Something’s wrong. Ian’s tense voice filled my mind. What is it?

He’s untying me and letting me go to the bathroom. He has this foot of some sort in his hand that’s somehow controls my every action if he wills it to…kind of like a voodoo doll. Whatever he does to the token, happens to me. The moment I get out of hand, or do something he doesn’t like, he could hurt me. Greatly.

Ian’s curse was loud in the forefront of my mind, but I didn’t let that deter me. I would be leaving.

I didn’t care if he broke me the moment he realized I was gone. It didn’t matter anyway. If I didn’t get next to Ian soon, I’d die.

That was what I’d read in the book he’d so kindly provided for me. The book that was written by the previous king, for his sons, who would one day find their chosen mates.

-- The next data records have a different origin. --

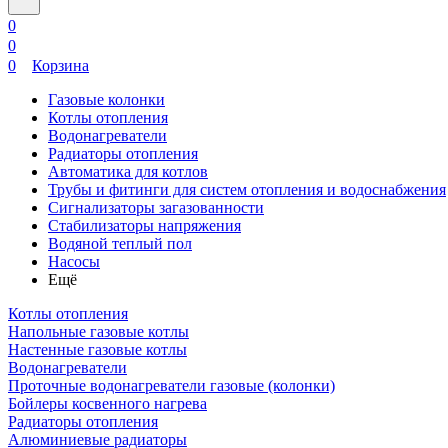
0
0
0
Корзина
Газовые колонки
Котлы отопления
Водонагреватели
Радиаторы отопления
Автоматика для котлов
Трубы и фитинги для систем отопления и водоснабжения
Сигнализаторы загазованности
Стабилизаторы напряжения
Водяной теплый пол
Насосы
Ещё
Котлы отопления
Напольные газовые котлы
Настенные газовые котлы
Водонагреватели
Проточные водонагреватели газовые (колонки)
Бойлеры косвенного нагрева
Радиаторы отопления
Алюминиевые радиаторы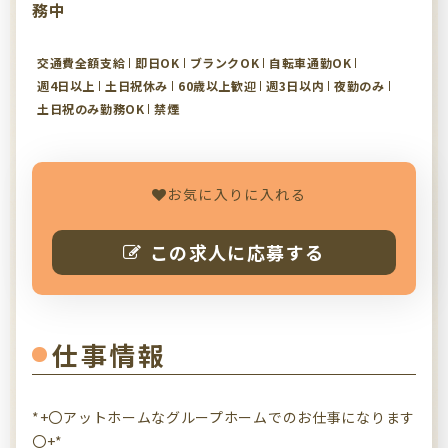
務中
交通費全額支給
即日OK
ブランクOK
自転車通勤OK
週4日以上
土日祝休み
60歳以上歓迎
週3日以内
夜勤のみ
土日祝のみ勤務OK
禁煙
お気に入りに入れる
この求人に応募する
仕事情報
*+〇アットホームなグループホームでのお仕事になります
〇+*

The female is fed by the male’s connection to the dragon. The two mates will forever have to be within the vicinity of the other, or they start to grow weak and eventually die if the separation goes on too long. Never stay apart for more than twenty-four hours. Trust me, it doesn’t go away. I know.

That was it, word for word, from the book. Those were the words that kept repeating in my mind the entire time we’d been separated. Each moment we’d been apart, the weaker I grew.

I never had a chance at leaving Ian. Even if I’d wanted to—which I didn’t. We were meant to be together, and would be for the rest of our lives…or we’d be dead.

Which was a scary notion. We were still in Dallas. Ian’s shop was in Dallas. We were in the same freakin’ city!

Should it really have been that bad?

Yes. Mace’s clear understanding of the matter filled my head. Because if you’re not together, then the bond is not as strong as it needs to be.

What do you mean? I asked him, freezing at the sink where I’d begun to slowly and methodically wash my hands.

The entire point of destined mates is to have them feed off of each other. To make them stronger when they’re together. They’re meant to ride into battle together, not apart.

My brows rose.

That would be the total opposite of what I’ve witnessed between all the mated pairs so far. Keifer, Nikolai and Ian would never allow their wives to ride into battle with them.